Cycling down the scenic Toronto Islands, the skyline emerges even clearer, as do the host of couples driving past me. I wonder if my ‘happily ever after’ too, would squeeze into prickly bicycling gear on an odd August morning for a weekend escape.
All these years, my gaze was like the scattered light of a disco ball. A bit all over the place and ready to be hitched at the first romantic vision of “accidentally bumping” into someone– The ‘One’, for me, to be precise. But dating in your 30s, is all about being a laser-focused beam. You eye your targets and lock eyes with the right prey. And after a much-requested rewatch of Indian Matchmaking, conversations with my family have found a new life of their own. My parents display an unwavering faith in my recently acquired skillset– of rejecting proposals and inventing the most creative red flags to seal their fate. Mismatched socks on the second date? Red. Dislikes animals but furry cats in particular? Red. Stared at my hands for way too long? That’s at least a deep maroon!
After making friends with many palm readers, and eventually myself, I’m now at a point in my life where I know exactly what I’m looking for. The laser beam has narrowed further and I refuse to spend my time on approaches that have no potential. The idea of meeting someone online, conversing, figuring them out and then taking it from there, seems excellent. But personally, this window shopping for dates and introductions had never worked for me. Hence, much like my befitting corporate leap, I was on a journey to optimise for healthy, aligned connections with that much more speed and ease.

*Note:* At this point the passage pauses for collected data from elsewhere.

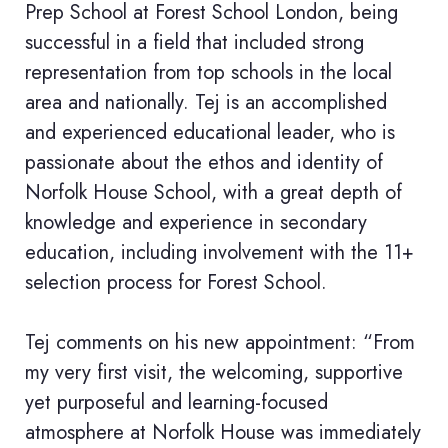
Prep School at Forest School London, being
successful in a field that included strong
representation from top schools in the local
area and nationally. Tej is an accomplished
and experienced educational leader, who is
passionate about the ethos and identity of
Norfolk House School, with a great depth of
knowledge and experience in secondary
education, including involvement with the 11+
selection process for Forest School.
Tej comments on his new appointment: “From
my very first visit, the welcoming, supportive
yet purposeful and learning-focused
atmosphere at Norfolk House was immediately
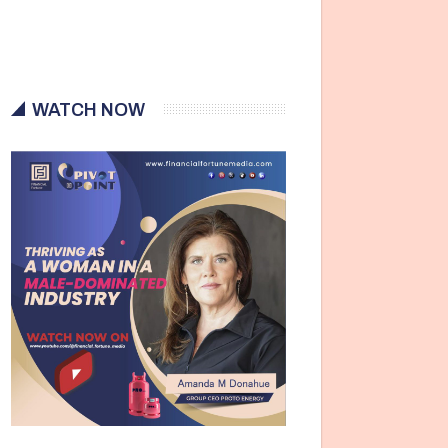
WATCH NOW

Here, my mother’s optimisation tactics deserve a special mention of their own too. Her browser history is replete with searches that could unbolt the darkest of Alibaba’s caves, or summon the witches right back from their stakes. The first tab calls out to the ‘Best Matchmaker in Canada’, and the seventeenth, rather slyly, settles for ‘Canada Matrimony’. Nestled between them are her more rooted visions, for Indian Matrimonial Services and Exclusive NRI Matchmaking. These searches, coupled with her strong desire to see me off as a bride in ammachi’s deep vermillion Kanchivaram silk, call on me to find the promise of that golden fairytale future, someday, in time. Surely, there is a drumroll insert somewhere in here.
But if you’re someone like me, who has had a few failed relationships, and a heavier heart thereafter, know that the peddle can get rough. For the longest hour, a long-term partnership may feel like a pipe dream. For a part of me, it still does. But the more I infuse a positive approach into the wheels of this bus, the negative thinking stops churning around the same self-sabotaging behaviours. When I notice my mind spinning its wheels in the mud of my own past fears, I simply opt for compassion and choose a new thought.

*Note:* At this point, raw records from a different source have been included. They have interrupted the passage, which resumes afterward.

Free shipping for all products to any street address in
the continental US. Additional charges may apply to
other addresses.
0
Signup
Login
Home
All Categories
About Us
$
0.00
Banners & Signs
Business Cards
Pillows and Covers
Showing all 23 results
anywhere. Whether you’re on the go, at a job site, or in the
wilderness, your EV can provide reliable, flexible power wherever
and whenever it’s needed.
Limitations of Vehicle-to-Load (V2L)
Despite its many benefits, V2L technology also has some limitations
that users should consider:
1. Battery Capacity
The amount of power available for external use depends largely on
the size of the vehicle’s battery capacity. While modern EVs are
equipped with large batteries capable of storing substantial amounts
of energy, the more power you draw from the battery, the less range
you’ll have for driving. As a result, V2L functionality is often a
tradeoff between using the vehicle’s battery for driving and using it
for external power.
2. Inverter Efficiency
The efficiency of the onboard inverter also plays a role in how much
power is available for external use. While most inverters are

And my baggage here may have helped me qualify for a weightlifting open too. But instead I chose to invest in an emotional muscle or two. I wrote down the names of the last few people I had been with. Right next to each name, I listed the top five things I liked about them and the top five things that I didn’t. I looked for any patterns. Mine was a bold chevron. One that eventually gets overwhelming with each stripe because of my anxious attachment style. Deep breaths, yeah? Then I underlined the qualities that I liked the most. Voila! These qualities are what you should look for in your search for a life partner.

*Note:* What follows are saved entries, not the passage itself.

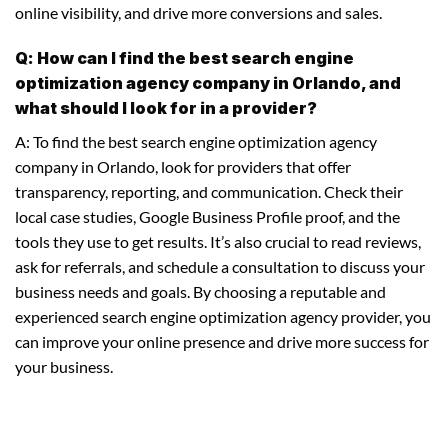
online visibility, and drive more conversions and sales.
Q: How can I find the best search engine
optimization agency company in Orlando, and
what should I look for in a provider?
A: To find the best search engine optimization agency
company in Orlando, look for providers that offer
transparency, reporting, and communication. Check their
local case studies, Google Business Profile proof, and the
tools they use to get results. It’s also crucial to read reviews,
ask for referrals, and schedule a consultation to discuss your
business needs and goals. By choosing a reputable and
experienced search engine optimization agency provider, you
can improve your online presence and drive more success for
your business.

It is an ongoing process. I’m learning, myself, from scratch. But more importantly, I’m living, from abundance. Now when I meet someone new, I give them a fair chance. And no matter how fierce Taylor’s lyrics get, I’m not about to destine myself to a life alone with the cats on a couch, if the first introduction doesn’t work out. Me and my jade roller go to bed each night knowing that I’m doing my best to put forth intentional action. And yet sometimes the thing we are trying to grasp for is being held out of our reach because something better is already heading our way.
I hastily cycle past the rather romantic spots of the lush Toronto parkland, but the thought of returning to this place with better company is not once lost. When the scene is set right, it must not be as straining to lose yourself under the gaze of a gazillion lofty lights. It has taken a while for me to trust my gaze. But now that I do, all that remains is for the stars to align.